## Data records:
___

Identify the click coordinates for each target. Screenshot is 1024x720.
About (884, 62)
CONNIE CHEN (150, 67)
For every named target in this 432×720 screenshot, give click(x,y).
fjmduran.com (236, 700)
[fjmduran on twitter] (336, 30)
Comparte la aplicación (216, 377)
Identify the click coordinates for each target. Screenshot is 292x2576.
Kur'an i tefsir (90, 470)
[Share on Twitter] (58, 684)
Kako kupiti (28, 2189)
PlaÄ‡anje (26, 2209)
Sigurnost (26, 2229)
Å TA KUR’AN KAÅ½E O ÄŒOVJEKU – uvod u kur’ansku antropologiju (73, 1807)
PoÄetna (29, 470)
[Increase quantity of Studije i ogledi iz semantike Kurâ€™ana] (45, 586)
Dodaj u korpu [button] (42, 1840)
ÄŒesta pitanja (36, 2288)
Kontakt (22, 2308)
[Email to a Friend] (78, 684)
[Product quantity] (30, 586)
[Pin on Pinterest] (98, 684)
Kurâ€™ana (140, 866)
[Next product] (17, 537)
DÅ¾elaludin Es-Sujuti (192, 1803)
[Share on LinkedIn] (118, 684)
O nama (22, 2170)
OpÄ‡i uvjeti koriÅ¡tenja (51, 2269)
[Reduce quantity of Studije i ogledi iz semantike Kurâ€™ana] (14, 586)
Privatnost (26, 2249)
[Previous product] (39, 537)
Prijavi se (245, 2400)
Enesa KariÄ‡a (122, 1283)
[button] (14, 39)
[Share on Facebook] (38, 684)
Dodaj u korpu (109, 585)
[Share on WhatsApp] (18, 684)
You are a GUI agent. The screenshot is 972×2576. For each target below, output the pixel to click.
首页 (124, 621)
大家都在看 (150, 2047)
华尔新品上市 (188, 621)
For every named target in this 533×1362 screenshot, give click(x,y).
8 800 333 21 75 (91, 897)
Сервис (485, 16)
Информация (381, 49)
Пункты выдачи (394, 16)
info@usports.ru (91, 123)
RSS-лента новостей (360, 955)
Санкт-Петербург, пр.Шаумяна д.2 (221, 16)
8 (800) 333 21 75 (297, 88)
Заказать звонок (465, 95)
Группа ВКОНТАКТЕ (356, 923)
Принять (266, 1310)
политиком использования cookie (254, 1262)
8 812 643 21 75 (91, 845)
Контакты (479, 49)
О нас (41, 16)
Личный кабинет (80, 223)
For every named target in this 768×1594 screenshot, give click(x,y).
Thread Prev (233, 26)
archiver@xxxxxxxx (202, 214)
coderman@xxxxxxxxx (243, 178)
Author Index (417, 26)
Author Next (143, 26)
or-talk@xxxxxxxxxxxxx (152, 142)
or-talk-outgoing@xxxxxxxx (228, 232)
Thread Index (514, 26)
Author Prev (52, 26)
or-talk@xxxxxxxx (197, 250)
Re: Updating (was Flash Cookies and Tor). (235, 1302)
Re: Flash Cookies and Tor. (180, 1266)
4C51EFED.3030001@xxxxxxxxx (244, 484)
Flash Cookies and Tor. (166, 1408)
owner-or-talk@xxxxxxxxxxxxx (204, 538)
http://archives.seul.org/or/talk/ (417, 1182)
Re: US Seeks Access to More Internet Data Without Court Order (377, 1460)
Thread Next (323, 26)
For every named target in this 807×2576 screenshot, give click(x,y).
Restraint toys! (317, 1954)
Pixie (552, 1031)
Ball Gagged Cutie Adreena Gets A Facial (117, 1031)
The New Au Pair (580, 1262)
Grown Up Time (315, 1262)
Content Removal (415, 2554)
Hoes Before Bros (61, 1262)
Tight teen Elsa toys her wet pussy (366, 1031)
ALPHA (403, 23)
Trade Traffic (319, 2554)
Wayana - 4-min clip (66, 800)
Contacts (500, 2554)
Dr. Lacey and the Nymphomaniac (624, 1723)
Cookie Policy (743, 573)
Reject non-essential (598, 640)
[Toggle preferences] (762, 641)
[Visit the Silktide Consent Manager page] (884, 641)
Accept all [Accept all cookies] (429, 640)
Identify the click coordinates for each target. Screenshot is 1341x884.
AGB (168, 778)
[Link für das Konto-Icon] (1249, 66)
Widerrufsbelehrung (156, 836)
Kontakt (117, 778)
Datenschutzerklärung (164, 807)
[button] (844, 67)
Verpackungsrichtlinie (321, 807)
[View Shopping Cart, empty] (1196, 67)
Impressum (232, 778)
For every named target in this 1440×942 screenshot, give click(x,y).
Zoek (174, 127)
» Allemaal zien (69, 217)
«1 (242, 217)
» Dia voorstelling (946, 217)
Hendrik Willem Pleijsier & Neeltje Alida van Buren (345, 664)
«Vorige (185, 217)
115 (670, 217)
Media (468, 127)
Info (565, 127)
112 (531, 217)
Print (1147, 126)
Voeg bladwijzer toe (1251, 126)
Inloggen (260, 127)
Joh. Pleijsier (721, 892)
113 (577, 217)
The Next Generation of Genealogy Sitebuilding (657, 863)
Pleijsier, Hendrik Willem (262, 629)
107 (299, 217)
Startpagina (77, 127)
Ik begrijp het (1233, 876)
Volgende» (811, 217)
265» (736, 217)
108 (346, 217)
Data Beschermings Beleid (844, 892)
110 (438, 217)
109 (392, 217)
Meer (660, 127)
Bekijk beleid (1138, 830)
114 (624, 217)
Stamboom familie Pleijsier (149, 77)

___

## Task:
Check each line of the entries above for the string "toys", and return those that contain it.

## Result of this task:
Restraint toys! (317, 1954)
Tight teen Elsa toys her wet pussy (366, 1031)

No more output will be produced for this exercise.